Bu ortam onun hiç aşina olmadığı bir durumdur. Tatlı bir koşuşturma vardır. Anne ve kızları mumları yakar başlarında beyaz örtülerle. Sonra bembeyaz örtüler serilir. Yemek kokuları evi sarmıştır. Sinagogdan dönen erkekler ve tüm aile fertleri, masanın etrafında herkesin daha önce belirlenen yerlerine otururlar. Asker,dualar eşliğinde hep birlikte söylenen coşkulu Kiduş’tan, insanların gözlerinin içlerinin adeta gülmesinden ,babalarının tüm çocuklarını tek tek kutsamasından ve Rabi’nin eşine övgü dolu methiyelerinden çok etkilenir. Yemekler, şarap, sohbet, kahkaha onu mest eder.

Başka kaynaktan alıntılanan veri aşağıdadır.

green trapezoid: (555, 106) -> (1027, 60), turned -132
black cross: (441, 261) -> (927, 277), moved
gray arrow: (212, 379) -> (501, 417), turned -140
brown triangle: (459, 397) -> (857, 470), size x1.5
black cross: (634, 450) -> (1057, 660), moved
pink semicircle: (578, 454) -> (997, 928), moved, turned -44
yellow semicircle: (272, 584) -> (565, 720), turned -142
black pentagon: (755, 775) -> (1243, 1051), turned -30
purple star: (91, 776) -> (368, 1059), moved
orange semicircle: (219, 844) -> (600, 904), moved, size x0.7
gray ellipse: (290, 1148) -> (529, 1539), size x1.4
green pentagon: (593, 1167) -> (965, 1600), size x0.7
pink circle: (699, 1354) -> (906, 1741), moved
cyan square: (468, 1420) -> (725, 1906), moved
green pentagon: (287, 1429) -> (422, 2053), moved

Odasına çekilince kapısı çalar. Rabi, “Bir şeye ihtiyacın var mı, oğlum?” diye sorar. Çocuk, “Bakın Rabi size nasıl anlatsam; bir mitsva yapmak istiyorum ama insanların benim bu mitsvayı yaptığımı bilmelerini istemiyorum. Bu akşam anlattığınız 613 mitsvadan bu özellikte olanı var mı? Çok istiyorum” diye belirtince Rabi biraz düşünür: “Var, tabii. Önce sağ ayakkabını giyeceksin sonra solunu. Önce sol ayakkabını bağlayacaksın sonra sağını. Bunu yapabilir misin?” diye sorar. Asker, “Bunu yapabilirim. Çok kolay” diye yanıtlar. Rabi, “Bak oğlum hiçbir şey tesadüf değildir. Senin bu gece buraya gelmenin bir anlamı var. Tanrı bize özgür seçim verdi. Bunu doğru yönde kullanmak bizim elimizde. Senin yapacağın bu sana göre küçük olan adım karanlığa yakılan bir kıvılcım gibidir. Etkisinin büyüklüğünü tahmin bile edemezsin. Değerini bir gün anlayacaksın” der.

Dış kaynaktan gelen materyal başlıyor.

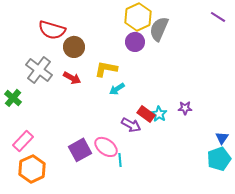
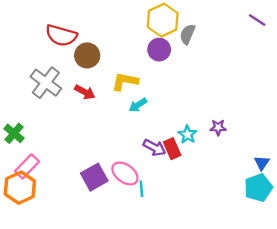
gray semicircle: (159, 29) -> (187, 34), size x0.7
green cross: (13, 98) -> (14, 133), moved
red rectangle: (146, 114) -> (172, 149), moved, turned 30
orange hexagon: (32, 169) -> (20, 188), moved

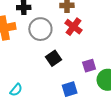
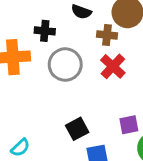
black square: (53, 58) -> (77, 129), moved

Asker birliğine gider. Ertesi sabah kalkar. Tam yemek yiyecekken aklına mitsvası gelir. Ancak unutmuştur. Yarın yaparım, diye düşünür ama bu yarınlar hiç bitmez. Hep unutur durur.
Bir gün büyük bir tatbikat vardır. Hazırlanır tam çıkacaktır, mitsvayı hatırlar. Arkadaşlarına, “Gidin ben iki dakika içinde geliyorum” der. Askeri postalları çıkarması kolay değildir, hele de bağcıkları açmak oldukça zordur ama Rabi’nin dediğini yapar. Ardından iç rahatlığıyla dışarı çıkar.

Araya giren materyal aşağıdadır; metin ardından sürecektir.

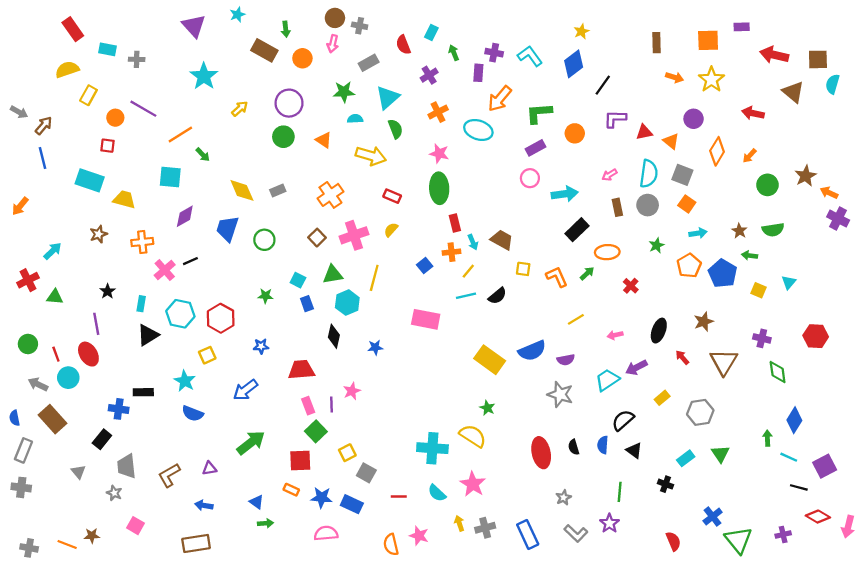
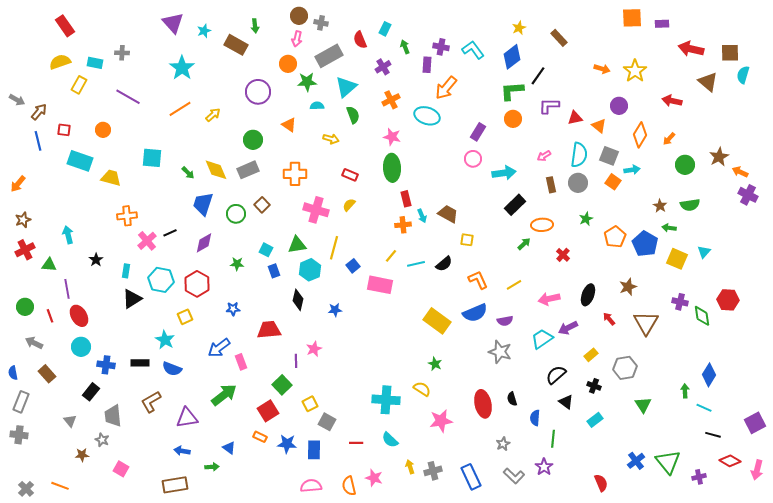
cyan star: (237, 15) -> (204, 31), moved
orange square: (708, 40) -> (632, 18), moved
brown rectangle: (657, 43) -> (559, 38), moved, turned -42
cyan rectangle: (107, 49) -> (95, 63), moved
orange circle: (302, 58) -> (288, 64), moved
gray rectangle: (369, 63) -> (329, 56), size x1.5
yellow arrow: (240, 109) -> (213, 115), moved
green L-shape: (539, 113) -> (512, 91), moved
orange circle: (115, 118) -> (103, 130), moved
orange line: (180, 134) -> (180, 109), moved
green circle: (283, 137) -> (253, 140), moved
red square: (107, 146) -> (64, 130), moved
purple rectangle: (536, 148) -> (478, 132), turned -30
green arrow: (203, 155) -> (188, 173), moved
yellow arrow: (371, 156) -> (331, 139), size x0.6
gray rectangle: (278, 190) -> (248, 170), size x1.5
orange cross: (330, 195) -> (295, 174), turned 35
purple diamond: (185, 216) -> (204, 243), moved
cyan arrow: (698, 233) -> (632, 170), moved
brown star: (99, 234) -> (23, 220), moved
pink cross: (354, 235) -> (316, 210), turned 35
brown square: (317, 238) -> (262, 205), moved
cyan arrow: (53, 251) -> (68, 235), moved, turned -60
blue square: (425, 266) -> (353, 266), moved
yellow line: (468, 271) -> (391, 256), moved
orange L-shape: (557, 277) -> (478, 280), moved
yellow square: (759, 290) -> (677, 259), size x1.5
purple line: (96, 324) -> (67, 289), moved
pink arrow: (615, 335) -> (549, 299), size x1.5
green diamond: (778, 372) -> (702, 316), moved
cyan circle: (68, 378) -> (81, 347), moved
black rectangle: (143, 392) -> (140, 363), moved
pink rectangle: (308, 406) -> (241, 362), moved
brown rectangle: (53, 419) -> (47, 374), size x0.7
yellow semicircle: (473, 436) -> (422, 389), size x0.7
blue semicircle: (603, 445) -> (535, 418), moved
cyan rectangle: (686, 458) -> (595, 420), moved
red square: (300, 461) -> (268, 411), turned -30
purple square: (825, 466) -> (755, 423), moved
purple triangle: (209, 468) -> (187, 418), size x1.6
brown L-shape: (169, 475) -> (151, 402), moved
pink star: (473, 484) -> (441, 421), moved, turned 30
black cross: (666, 484) -> (594, 386), moved
blue rectangle: (352, 504) -> (314, 450), turned 66
green arrow: (265, 523) -> (212, 467), moved
pink semicircle: (326, 533) -> (311, 486), moved
brown star: (92, 536) -> (82, 455), moved
green triangle: (738, 540) -> (668, 462), moved
gray cross: (29, 548) -> (26, 489), turned 35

Ancak iki helikopter de havalanmıştır. “Kim bilir ne cezalar alacağım. Komutanım köpürmüştür şimdi. Nereden geldi aklıma bu mitsva” diye söylenirken büyük bir patlama sesi duyulur. Tatbikat yapmaya çıkan iki helikopter çarpışmış ve alevler içinde gökyüzünde yanıyordur. Tüm arkadaşları, komutanları içerdedir. Asker şaşkındır. Yaptığı bir mitsva sayesinde ölümden dönmüştür. Evet, o Rabi çok haklıydı, diye düşünür. Onun o arabaya binip onların evine gitmesi, mitsva yapmaya gönüllü oluşu ve özgür seçimi ile o sabah mitsvayı yapmak için o helikoptere geç kalışı...
Gazetelerde günlerce yazılan bu gerçek hikâye; yapacağımız bize göre en ufak şeyin bile karanlıkta nasıl bir aydınlık yarattığının ifadesiydi.